-- Available data follows --

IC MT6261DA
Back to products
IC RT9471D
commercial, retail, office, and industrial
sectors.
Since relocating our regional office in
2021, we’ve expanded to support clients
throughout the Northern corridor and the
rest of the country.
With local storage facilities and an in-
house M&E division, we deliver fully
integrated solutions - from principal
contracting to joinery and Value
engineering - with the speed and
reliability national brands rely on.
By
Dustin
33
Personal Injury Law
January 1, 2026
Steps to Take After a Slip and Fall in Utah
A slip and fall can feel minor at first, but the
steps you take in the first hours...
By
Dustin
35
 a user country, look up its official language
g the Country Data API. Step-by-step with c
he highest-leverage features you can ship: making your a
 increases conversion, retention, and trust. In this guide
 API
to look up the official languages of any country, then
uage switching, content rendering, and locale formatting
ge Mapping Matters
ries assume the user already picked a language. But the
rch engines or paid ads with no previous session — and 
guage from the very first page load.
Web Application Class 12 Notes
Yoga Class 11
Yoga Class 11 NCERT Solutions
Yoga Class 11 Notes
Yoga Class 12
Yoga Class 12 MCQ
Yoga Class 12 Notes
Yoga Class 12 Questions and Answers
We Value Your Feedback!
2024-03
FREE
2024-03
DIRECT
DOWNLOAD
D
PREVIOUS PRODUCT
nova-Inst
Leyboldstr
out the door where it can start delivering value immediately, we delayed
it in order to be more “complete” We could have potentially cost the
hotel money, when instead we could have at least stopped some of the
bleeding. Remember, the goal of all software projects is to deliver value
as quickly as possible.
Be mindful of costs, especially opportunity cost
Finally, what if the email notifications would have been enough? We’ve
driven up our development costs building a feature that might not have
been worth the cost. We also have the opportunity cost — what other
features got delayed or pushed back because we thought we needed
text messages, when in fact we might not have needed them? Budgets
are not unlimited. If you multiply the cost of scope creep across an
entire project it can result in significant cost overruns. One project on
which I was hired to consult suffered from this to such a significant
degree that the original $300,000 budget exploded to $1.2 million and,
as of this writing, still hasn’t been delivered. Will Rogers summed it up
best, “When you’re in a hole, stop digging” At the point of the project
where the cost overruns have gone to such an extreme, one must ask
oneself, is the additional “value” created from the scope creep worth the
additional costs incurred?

-- Available data concluded --

## Task prompt
Copy exactly. Include the line containing "Be mindful of" and every later line through the end of the listing, and nothing else.

## Result of the exercise
Be mindful of costs, especially opportunity cost
Finally, what if the email notifications would have been enough? We’ve
driven up our development costs building a feature that might not have
been worth the cost. We also have the opportunity cost — what other
features got delayed or pushed back because we thought we needed
text messages, when in fact we might not have needed them? Budgets
are not unlimited. If you multiply the cost of scope creep across an
entire project it can result in significant cost overruns. One project on
which I was hired to consult suffered from this to such a significant
degree that the original $300,000 budget exploded to $1.2 million and,
as of this writing, still hasn’t been delivered. Will Rogers summed it up
best, “When you’re in a hole, stop digging” At the point of the project
where the cost overruns have gone to such an extreme, one must ask
oneself, is the additional “value” created from the scope creep worth the
additional costs incurred?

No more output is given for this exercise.